DATA FOR PROCESSING:
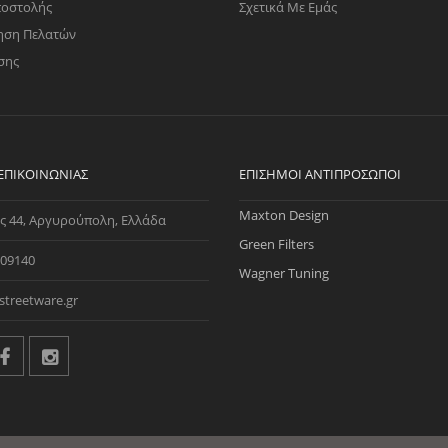
ποστολής
Σχετικά Με Εμάς
ηση Πελατών
σης
 ΕΠΙΚΟΙΝΩΝΊΑΣ
ΕΠΊΣΗΜΟΙ ΑΝΤΙΠΡΌΣΩΠΟΙ
Maxton Design
ς 44, Αργυρούπολη, Ελλάδα
Green Filters
09140
Wagner Tuning
streetware.gr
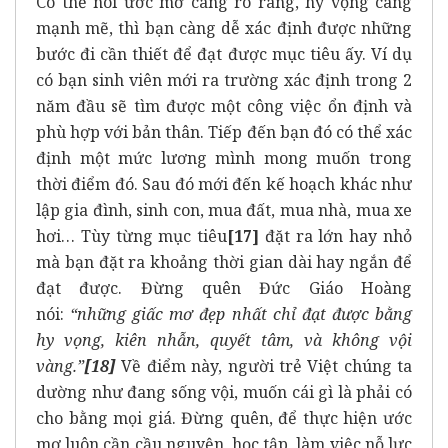
Có thể nói ước mơ càng rõ ràng, hy vọng càng
mạnh mẽ, thì bạn càng dễ xác định được những
bước đi cần thiết để đạt được mục tiêu ấy. Ví dụ
có bạn sinh viên mới ra trường xác định trong 2
năm đầu sẽ tìm được một công việc ổn định và
phù hợp với bản thân. Tiếp đến bạn đó có thể xác
định một mức lương mình mong muốn trong
thời điểm đó. Sau đó mới đến kế hoạch khác như
lập gia đình, sinh con, mua đất, mua nhà, mua xe
hơi… Tùy từng mục tiêu
[17]
đặt ra lớn hay nhỏ
mà bạn đặt ra khoảng thời gian dài hay ngắn để
đạt được. Đừng quên Đức Giáo Hoàng
nói:
“những giấc mơ đẹp nhất chỉ đạt được bằng
hy vọng, kiên nhẫn, quyết tâm, và không vội
vàng.”
[18]
Về điểm này, người trẻ Việt chúng ta
dường như đang sống vội, muốn cái gì là phải có
cho bằng mọi giá. Đừng quên, để thực hiện ước
mơ luôn cần cầu nguyện, học tập, làm việc nỗ lực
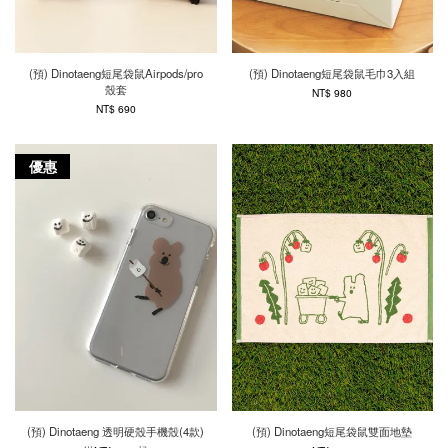
(預) Dinotaeng短尾袋鼠Airpods/pro
(預) Dinotaeng短尾袋鼠毛巾3入組
殼套
NT$ 980
NT$ 690
優惠
(預) Dinotaeng 透明硬殼手機殼(4款)
(預) Dinotaeng短尾袋鼠雙面地墊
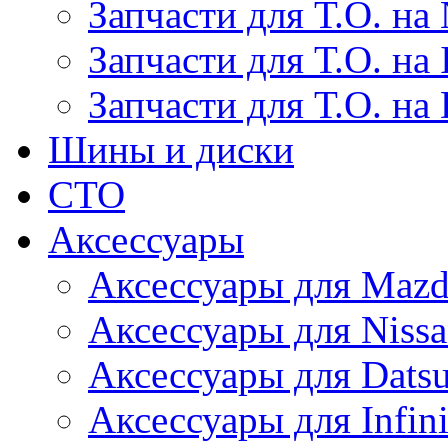
Запчасти для Т.О. на 
Запчасти для Т.О. на I
Запчасти для Т.О. на
Шины и диски
СТО
Аксессуары
Аксессуары для Maz
Аксессуары для Niss
Аксессуары для Dats
Аксессуары для Infini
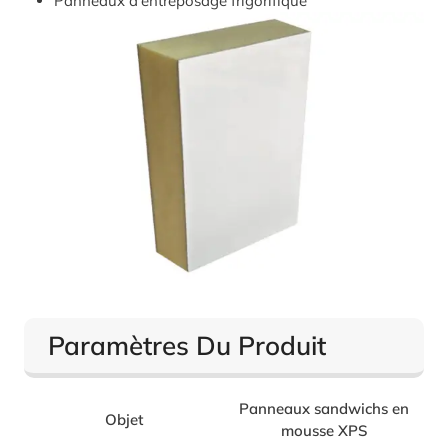
Panneaux d'entreposage frigorifique
Paramètres Du Produit
Panneaux sandwichs en
Objet
mousse XPS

PROBLEM: Among the lines above, the one with "Wagner Tuning" opens the part to repeat and the one with "dường như đang" closes it; repeat only that part exactly, with no pictures.

COMPLETED EXERCISE:
Wagner Tuning
streetware.gr
Có thể nói ước mơ càng rõ ràng, hy vọng càng
mạnh mẽ, thì bạn càng dễ xác định được những
bước đi cần thiết để đạt được mục tiêu ấy. Ví dụ
có bạn sinh viên mới ra trường xác định trong 2
năm đầu sẽ tìm được một công việc ổn định và
phù hợp với bản thân. Tiếp đến bạn đó có thể xác
định một mức lương mình mong muốn trong
thời điểm đó. Sau đó mới đến kế hoạch khác như
lập gia đình, sinh con, mua đất, mua nhà, mua xe
hơi… Tùy từng mục tiêu
[17]
đặt ra lớn hay nhỏ
mà bạn đặt ra khoảng thời gian dài hay ngắn để
đạt được. Đừng quên Đức Giáo Hoàng
nói:
“những giấc mơ đẹp nhất chỉ đạt được bằng
hy vọng, kiên nhẫn, quyết tâm, và không vội
vàng.”
[18]
Về điểm này, người trẻ Việt chúng ta
dường như đang sống vội, muốn cái gì là phải có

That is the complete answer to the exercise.